All individuals bear a heavy burden during and after ICU admission. What can be done in the future? Bohart et al. concluded that clinical staff need to equip patients and family members to cope within the unit; staff also need to provide specific support that enables family members to fulfill their roles as advocates and supporters of the patient [33]. This requires active involvement, when desired by family members, communication, and information sharing. Available approaches emphasize the ways in which new media and social media can help people to cope with the stress [16]. Cherak et al. reported in a review that there are potential benefits for caregivers of the critically ill, but more robust and clinically relevant studies are required to identify effective social media strategies to use among caregivers for the critically ill [16].
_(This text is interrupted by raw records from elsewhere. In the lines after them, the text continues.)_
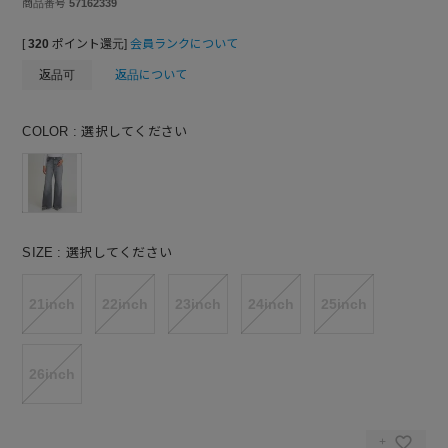
商品番号
57162339
[
320
ポイント還元]
会員ランクについて
返品可
返品について
COLOR
選択してください
SIZE
選択してください
21inch
22inch
23inch
24inch
25inch
26inch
A revised version (based on feedback of participants and our own critical revision) of the intervention website can now be found at www.intensivstation.jetzt. The continuation of the project was supported by the scientific societies (ÖGIAIN, DIVI, etc.) because of its usefulness for patients, family members, and ICU experts, and in 2022, a non-profit association was founded.

Limitations

This study has several limitations. First, the recruitment targets were not achieved (primary endpoint n = 74 out of n = 98, 75.5%). The reasons for this were underfunding of the study and the unanticipated visit bans caused by the COVID-19 pandemic. The study therefore had lower power than required. Second, despite several contact efforts by telephone and e-mail, some family members were lost to follow-up over the long study period of 365 days. As a result, interviews were conducted at different time points and were sometimes carried out later than planned. Third, in addition to the low number of family members, there was a larger proportion of female participants. Furthermore, we used the original IES by Horowitz et al. (1979) [18], which was also used in Lautrette's study, and not the newer IES-R version [34]. The IES was originally used to estimate symptoms after a traumatic event. Nevertheless, we used the IES only with face validity during the traumatic event related to the ICU hospitalization to better compare symptoms and monitor their progression during and after the traumatic event. This should be taken into account when interpreting the results. Finally, only family members with a certain IT literacy could take part in the study. For the reasons mentioned above, it is not possible to generalize the results.

Conclusion

Our multicenter randomized interventional study showed that half of the family members of critically ill patients exhibited considerable psychological symptoms at ICU admission, and female relatives and those present at the critical event had a higher symptom burden. No difference in IES scores between intervention and control groups was found in the course of the study. Long-term follow-up indicated that many family members have symptoms of PTSD up to one year later. Measurements to record psychological stress and to determine optimal support services for family members of critically ill patients seem warranted in ICU routine care. Further research is needed to determine ways to improve the difficult situation for relatives.